(Data to examine)
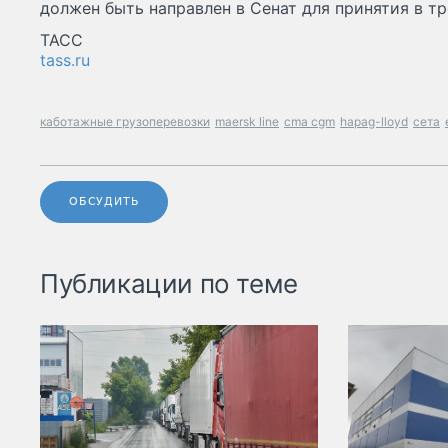
должен быть направлен в Сенат для принятия в тр
ТАСС
tass.ru
каботажные грузоперевозки
maersk line
cma cgm
hapag-lloyd
сета
ОБСУДИТЬ
Публикации по теме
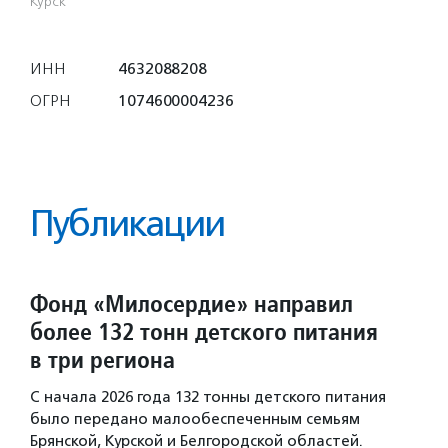
Курск
ИНН
4632088208
ОГРН
1074600004236
Публикации
Фонд «Милосердие» направил
более 132 тонн детского питания
в три региона
С начала 2026 года 132 тонны детского питания
было передано малообеспеченным семьям
Брянской, Курской и Белгородской областей.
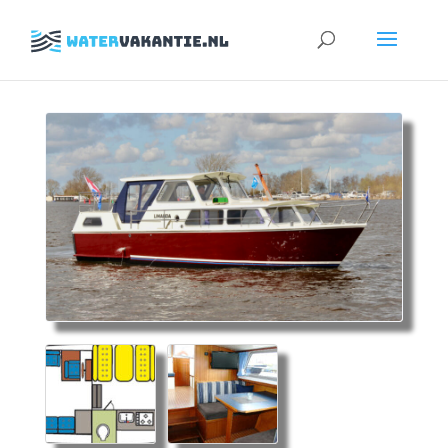
Zoeken
naar:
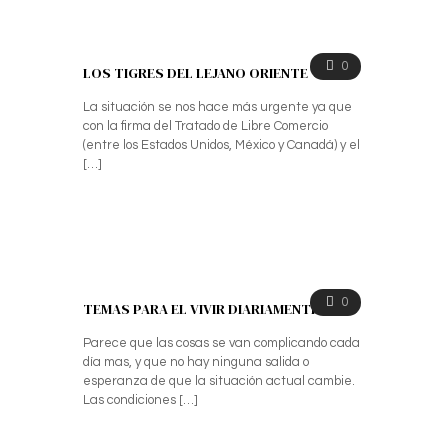
0
LOS TIGRES DEL LEJANO ORIENTE
La situación se nos hace más urgente ya que
con la firma del Tratado de Libre Comercio
(entre los Estados Unidos, México y Canadá) y el
[…]
0
TEMAS PARA EL VIVIR DIARIAMENTE
Parece que las cosas se van complicando cada
día mas, y que no hay ninguna salida o
esperanza de que la situación actual cambie.
Las condiciones
[…]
(End Data to examine)
When a line in the listing includes the word "situación", report that line in full.

Answer for the task —
La situación se nos hace más urgente ya que
esperanza de que la situación actual cambie.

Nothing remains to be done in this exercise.